EXERCISE GOAL: Only the count should appear in your answer: how many lines of the data below contain the word "para"?

[DATA PROVIDED Boundary: Start]

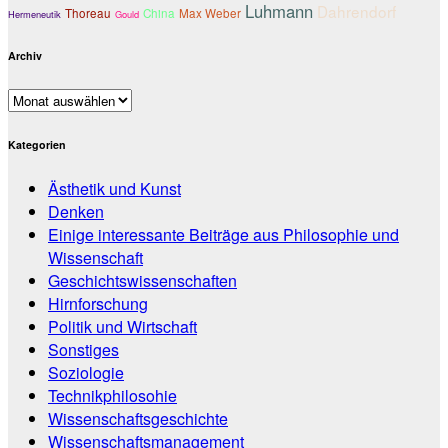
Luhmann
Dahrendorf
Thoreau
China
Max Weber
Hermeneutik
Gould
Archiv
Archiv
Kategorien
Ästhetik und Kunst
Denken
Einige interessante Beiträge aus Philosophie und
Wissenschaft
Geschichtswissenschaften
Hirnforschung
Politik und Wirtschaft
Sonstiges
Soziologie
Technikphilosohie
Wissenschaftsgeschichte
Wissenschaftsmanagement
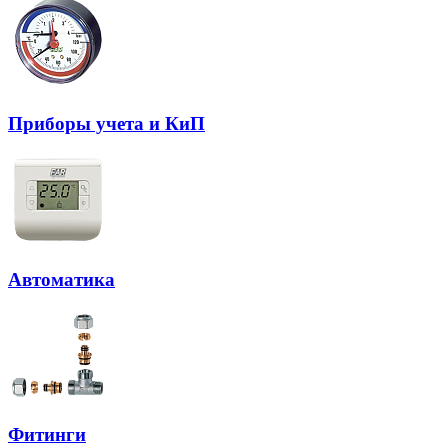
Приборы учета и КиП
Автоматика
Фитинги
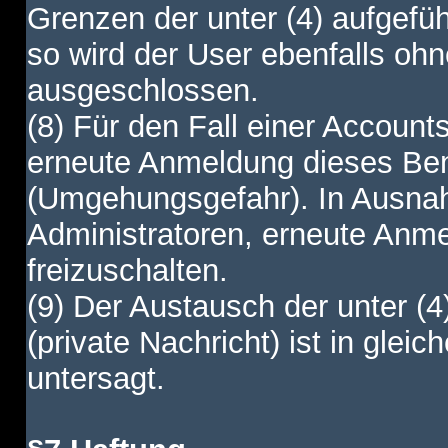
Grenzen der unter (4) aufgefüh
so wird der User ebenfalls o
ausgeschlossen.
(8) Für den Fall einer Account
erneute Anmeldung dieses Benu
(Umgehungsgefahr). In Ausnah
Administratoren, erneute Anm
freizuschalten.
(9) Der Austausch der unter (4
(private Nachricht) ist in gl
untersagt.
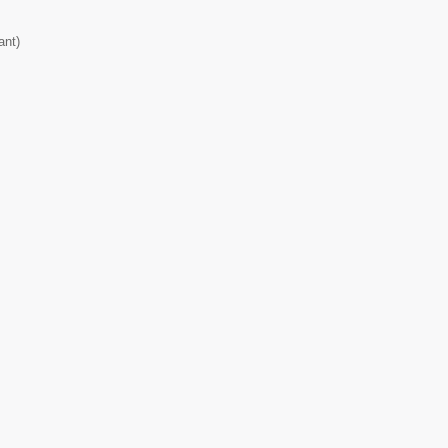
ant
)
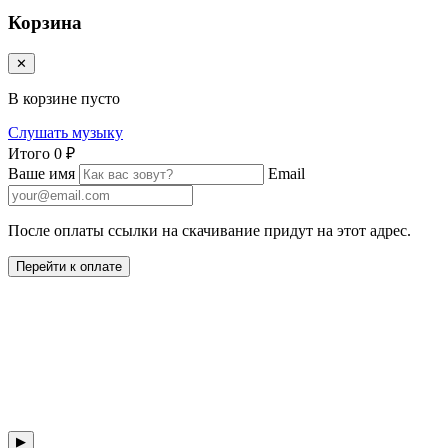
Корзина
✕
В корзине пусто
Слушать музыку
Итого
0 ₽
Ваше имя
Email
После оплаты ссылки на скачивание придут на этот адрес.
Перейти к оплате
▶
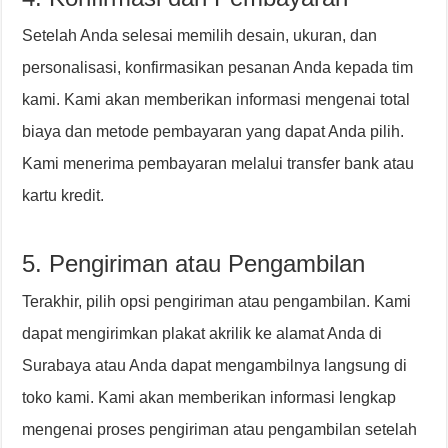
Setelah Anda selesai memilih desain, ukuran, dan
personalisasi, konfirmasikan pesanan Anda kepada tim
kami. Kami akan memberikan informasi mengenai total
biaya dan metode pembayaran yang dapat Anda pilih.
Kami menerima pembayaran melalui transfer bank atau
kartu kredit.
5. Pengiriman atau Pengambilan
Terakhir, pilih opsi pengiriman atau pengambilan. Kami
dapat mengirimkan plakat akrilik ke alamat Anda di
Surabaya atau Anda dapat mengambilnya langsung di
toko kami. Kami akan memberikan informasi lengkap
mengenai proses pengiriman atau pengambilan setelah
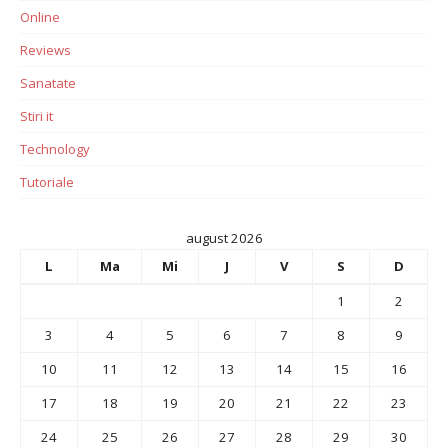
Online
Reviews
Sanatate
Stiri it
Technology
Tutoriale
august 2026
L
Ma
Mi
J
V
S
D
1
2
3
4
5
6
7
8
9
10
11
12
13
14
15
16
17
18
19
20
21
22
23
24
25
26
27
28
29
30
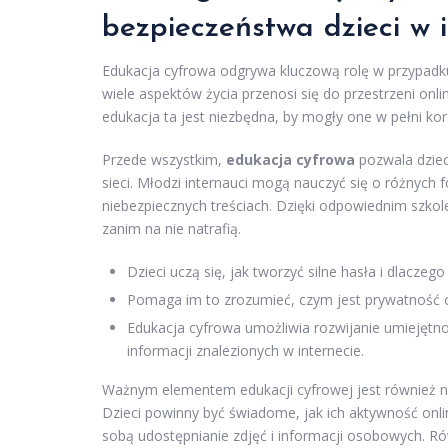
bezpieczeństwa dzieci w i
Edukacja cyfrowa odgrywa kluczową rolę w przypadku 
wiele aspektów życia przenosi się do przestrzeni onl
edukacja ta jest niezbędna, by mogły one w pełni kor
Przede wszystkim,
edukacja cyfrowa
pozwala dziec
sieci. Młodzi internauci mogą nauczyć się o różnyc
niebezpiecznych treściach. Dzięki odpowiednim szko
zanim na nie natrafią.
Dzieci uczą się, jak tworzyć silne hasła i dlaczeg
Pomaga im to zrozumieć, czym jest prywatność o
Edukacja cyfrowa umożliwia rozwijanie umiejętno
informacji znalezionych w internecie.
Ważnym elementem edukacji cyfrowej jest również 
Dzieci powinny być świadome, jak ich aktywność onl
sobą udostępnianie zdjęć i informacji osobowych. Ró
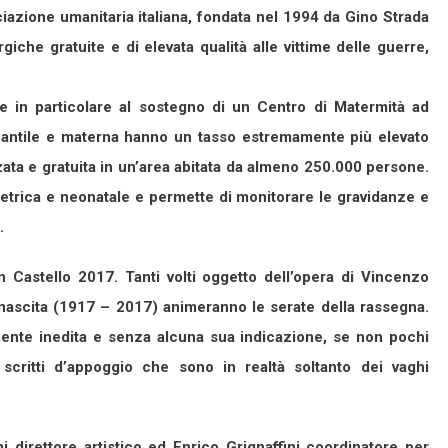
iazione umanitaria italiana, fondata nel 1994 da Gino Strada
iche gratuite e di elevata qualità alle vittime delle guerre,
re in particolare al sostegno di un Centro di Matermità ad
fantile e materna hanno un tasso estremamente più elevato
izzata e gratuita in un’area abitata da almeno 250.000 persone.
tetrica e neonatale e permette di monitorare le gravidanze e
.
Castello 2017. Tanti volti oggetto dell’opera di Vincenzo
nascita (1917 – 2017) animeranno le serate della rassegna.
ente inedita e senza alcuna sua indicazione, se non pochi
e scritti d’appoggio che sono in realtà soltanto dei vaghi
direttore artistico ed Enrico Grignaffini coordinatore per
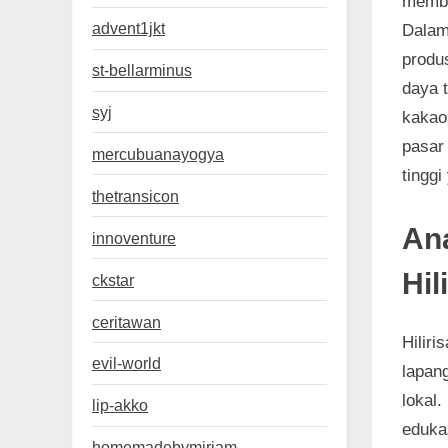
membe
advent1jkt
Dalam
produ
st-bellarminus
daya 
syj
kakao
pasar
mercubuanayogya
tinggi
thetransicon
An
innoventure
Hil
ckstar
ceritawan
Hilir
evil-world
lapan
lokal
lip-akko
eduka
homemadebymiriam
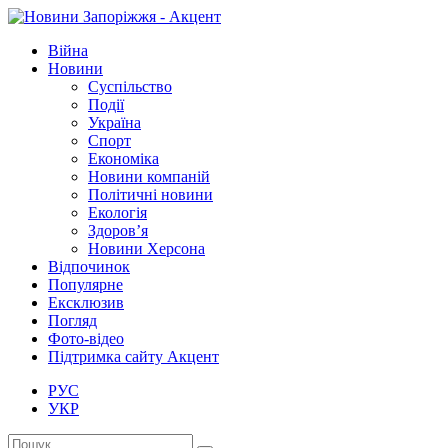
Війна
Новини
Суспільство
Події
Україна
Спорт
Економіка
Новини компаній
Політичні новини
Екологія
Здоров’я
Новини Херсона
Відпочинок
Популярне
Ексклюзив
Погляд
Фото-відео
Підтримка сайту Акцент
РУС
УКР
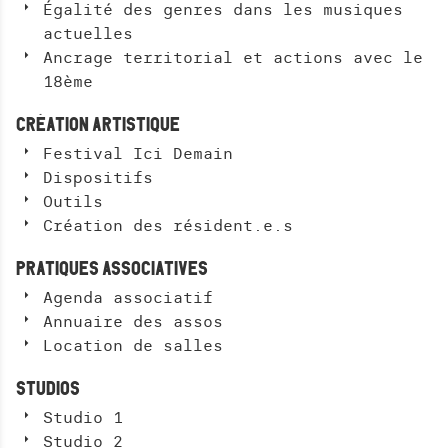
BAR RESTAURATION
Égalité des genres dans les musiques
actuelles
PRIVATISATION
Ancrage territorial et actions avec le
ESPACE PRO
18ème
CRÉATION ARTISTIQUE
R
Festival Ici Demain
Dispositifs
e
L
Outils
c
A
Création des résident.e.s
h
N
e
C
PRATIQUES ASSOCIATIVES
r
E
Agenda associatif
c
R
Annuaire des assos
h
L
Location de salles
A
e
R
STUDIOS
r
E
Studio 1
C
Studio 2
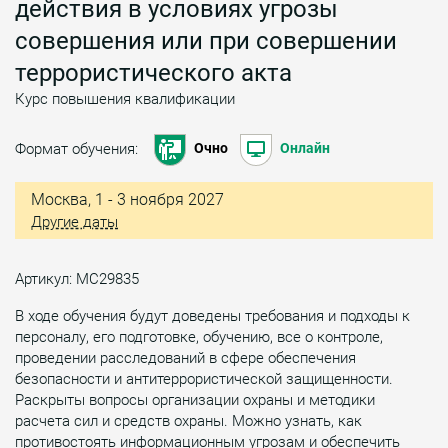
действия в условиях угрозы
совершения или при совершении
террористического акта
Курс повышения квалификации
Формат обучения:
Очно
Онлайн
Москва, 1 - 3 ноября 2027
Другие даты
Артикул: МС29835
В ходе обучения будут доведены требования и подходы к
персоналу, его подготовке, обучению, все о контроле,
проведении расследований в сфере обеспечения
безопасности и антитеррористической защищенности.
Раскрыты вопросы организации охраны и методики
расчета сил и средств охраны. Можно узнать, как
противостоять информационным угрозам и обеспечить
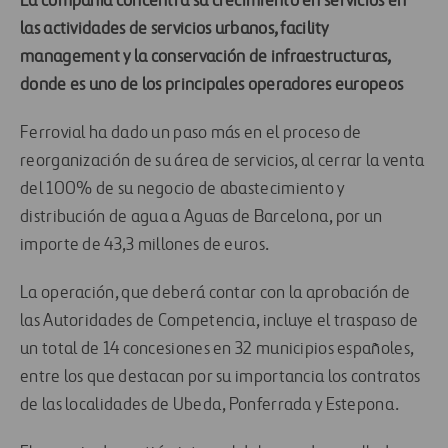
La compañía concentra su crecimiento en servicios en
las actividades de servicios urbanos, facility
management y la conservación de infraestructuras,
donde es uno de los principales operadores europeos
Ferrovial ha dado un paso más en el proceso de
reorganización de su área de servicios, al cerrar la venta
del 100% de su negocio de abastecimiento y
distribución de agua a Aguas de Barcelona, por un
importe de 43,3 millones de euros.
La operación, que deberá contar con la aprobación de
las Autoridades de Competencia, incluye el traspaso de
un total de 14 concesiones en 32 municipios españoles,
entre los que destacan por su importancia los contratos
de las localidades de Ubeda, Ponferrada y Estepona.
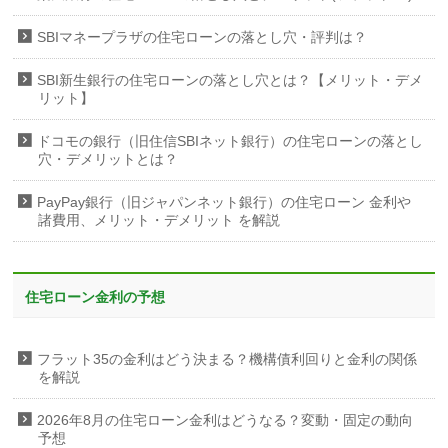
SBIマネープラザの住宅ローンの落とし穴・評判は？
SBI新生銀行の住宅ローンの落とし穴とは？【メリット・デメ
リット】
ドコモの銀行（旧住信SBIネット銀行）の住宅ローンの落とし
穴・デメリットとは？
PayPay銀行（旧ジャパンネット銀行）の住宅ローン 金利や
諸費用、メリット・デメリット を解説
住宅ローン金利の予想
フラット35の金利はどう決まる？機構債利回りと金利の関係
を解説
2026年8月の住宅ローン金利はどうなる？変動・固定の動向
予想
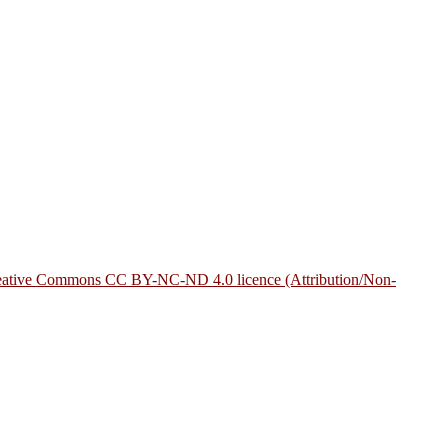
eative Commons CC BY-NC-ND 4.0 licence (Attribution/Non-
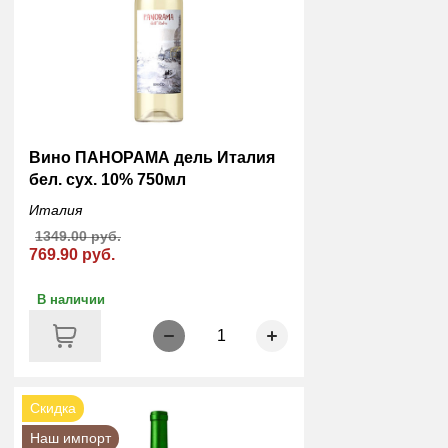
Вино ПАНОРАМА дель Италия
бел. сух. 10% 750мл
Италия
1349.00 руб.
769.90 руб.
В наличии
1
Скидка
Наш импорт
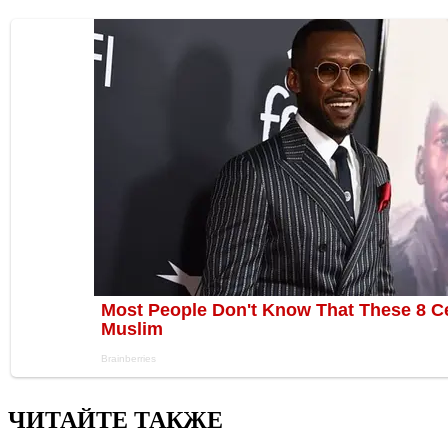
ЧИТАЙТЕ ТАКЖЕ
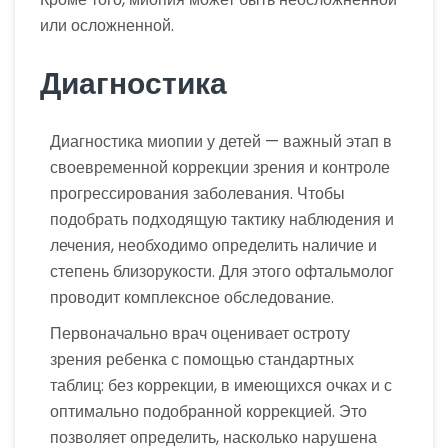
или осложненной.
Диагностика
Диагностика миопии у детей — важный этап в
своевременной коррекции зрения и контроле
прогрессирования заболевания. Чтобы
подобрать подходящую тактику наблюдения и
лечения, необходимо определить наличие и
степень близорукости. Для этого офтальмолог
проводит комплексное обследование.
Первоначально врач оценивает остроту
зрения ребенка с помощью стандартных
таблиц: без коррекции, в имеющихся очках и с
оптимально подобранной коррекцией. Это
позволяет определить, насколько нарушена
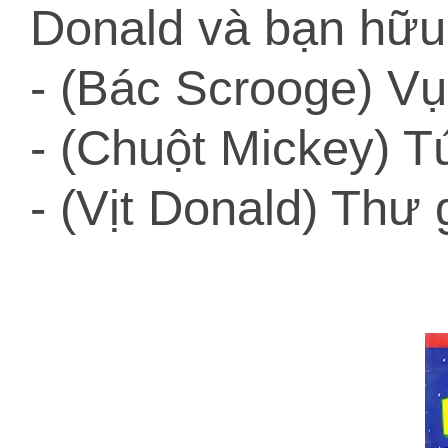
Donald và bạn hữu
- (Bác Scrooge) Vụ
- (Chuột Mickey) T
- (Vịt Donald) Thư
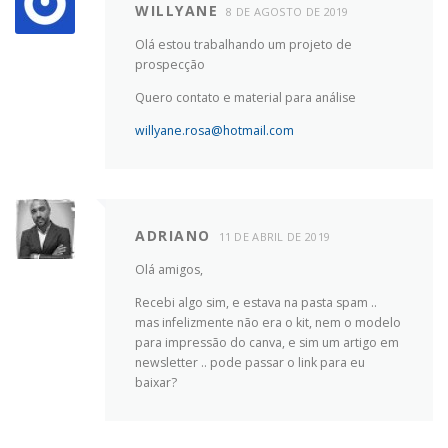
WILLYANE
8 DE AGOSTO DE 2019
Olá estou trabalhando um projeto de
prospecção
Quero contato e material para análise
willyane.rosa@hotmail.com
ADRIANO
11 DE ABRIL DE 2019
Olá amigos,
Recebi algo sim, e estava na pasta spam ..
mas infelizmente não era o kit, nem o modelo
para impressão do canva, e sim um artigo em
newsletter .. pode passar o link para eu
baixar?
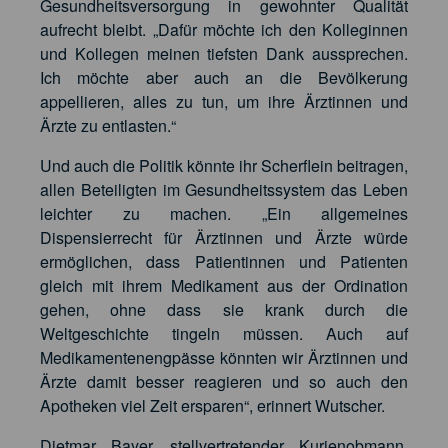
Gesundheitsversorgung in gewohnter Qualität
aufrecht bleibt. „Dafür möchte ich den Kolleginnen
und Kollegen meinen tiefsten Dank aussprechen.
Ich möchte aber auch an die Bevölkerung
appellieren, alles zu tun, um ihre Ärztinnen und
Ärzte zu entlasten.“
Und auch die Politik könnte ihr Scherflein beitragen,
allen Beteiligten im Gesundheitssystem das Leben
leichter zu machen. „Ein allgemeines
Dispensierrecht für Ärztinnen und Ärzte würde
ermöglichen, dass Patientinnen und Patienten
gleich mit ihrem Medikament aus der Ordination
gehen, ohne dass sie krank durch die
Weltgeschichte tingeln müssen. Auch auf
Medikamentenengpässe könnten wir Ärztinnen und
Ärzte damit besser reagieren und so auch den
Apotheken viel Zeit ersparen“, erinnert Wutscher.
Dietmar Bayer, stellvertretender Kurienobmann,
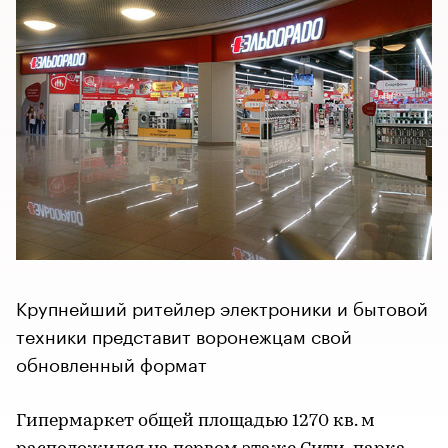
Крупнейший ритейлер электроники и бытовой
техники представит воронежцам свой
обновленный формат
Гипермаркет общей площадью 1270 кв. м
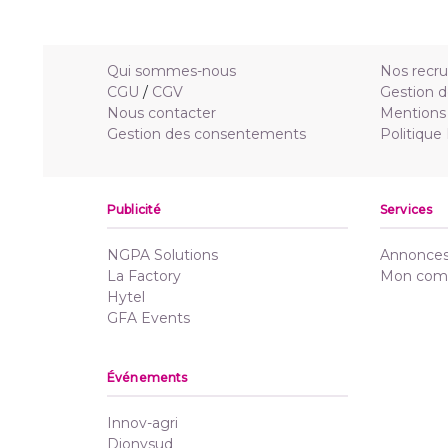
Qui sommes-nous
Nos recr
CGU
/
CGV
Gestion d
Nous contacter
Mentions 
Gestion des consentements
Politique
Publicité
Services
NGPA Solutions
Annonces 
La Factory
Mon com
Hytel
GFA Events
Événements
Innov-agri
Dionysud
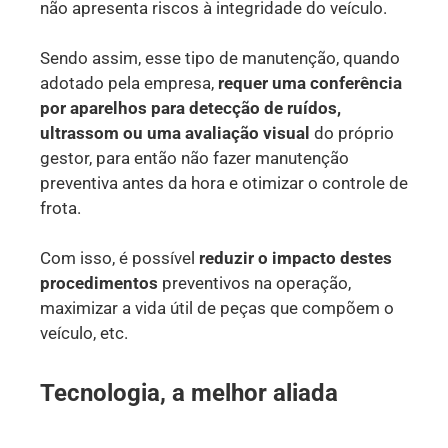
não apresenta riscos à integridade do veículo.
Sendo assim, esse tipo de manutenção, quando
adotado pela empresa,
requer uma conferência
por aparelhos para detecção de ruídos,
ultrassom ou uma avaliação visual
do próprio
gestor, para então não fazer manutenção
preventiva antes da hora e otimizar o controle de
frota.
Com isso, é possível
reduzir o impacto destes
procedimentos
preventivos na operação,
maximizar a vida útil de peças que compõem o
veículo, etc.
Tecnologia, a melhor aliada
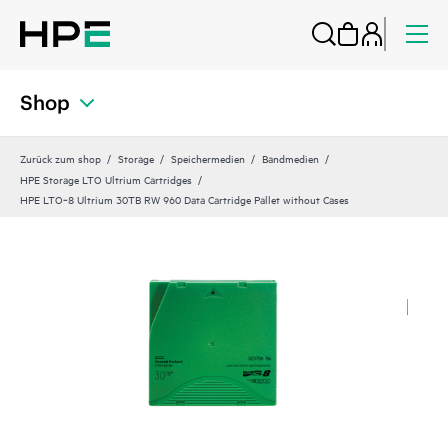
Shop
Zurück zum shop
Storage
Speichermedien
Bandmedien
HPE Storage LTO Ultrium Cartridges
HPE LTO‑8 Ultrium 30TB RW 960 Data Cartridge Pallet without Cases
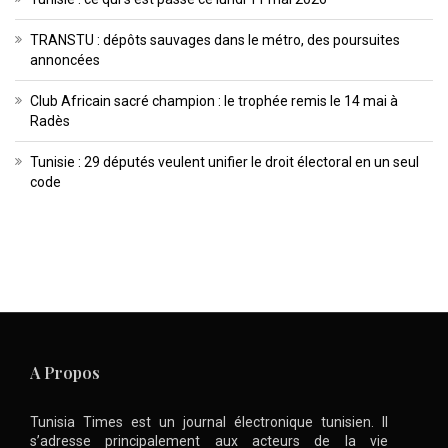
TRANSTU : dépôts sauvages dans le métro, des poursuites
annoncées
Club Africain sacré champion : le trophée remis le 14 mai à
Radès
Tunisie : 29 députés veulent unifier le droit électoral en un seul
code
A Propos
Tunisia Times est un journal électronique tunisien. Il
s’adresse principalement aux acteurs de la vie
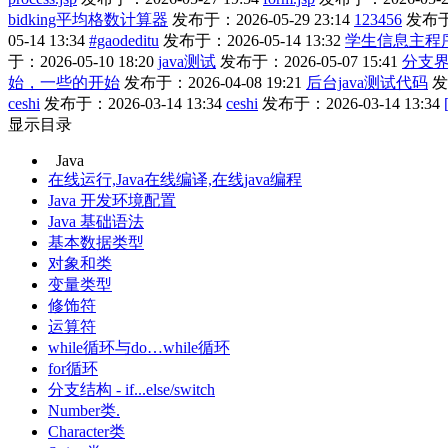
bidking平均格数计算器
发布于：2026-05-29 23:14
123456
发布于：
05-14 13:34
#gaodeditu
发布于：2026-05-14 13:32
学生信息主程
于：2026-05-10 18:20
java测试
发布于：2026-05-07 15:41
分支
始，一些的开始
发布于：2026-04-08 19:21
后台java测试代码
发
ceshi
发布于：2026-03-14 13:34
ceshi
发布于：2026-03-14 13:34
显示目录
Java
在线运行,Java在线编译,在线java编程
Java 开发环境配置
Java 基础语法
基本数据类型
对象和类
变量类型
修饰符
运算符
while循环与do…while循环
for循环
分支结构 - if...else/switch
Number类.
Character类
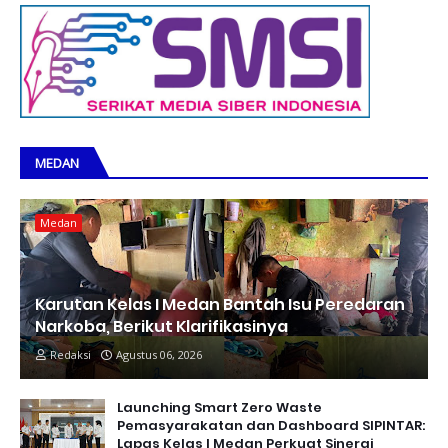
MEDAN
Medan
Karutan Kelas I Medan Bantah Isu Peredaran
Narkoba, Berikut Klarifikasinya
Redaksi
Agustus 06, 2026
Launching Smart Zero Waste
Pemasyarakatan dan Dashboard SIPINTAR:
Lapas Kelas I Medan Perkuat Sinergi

[DATA PROVIDED Boundary: End]

EXERCISE RESPONSE: 5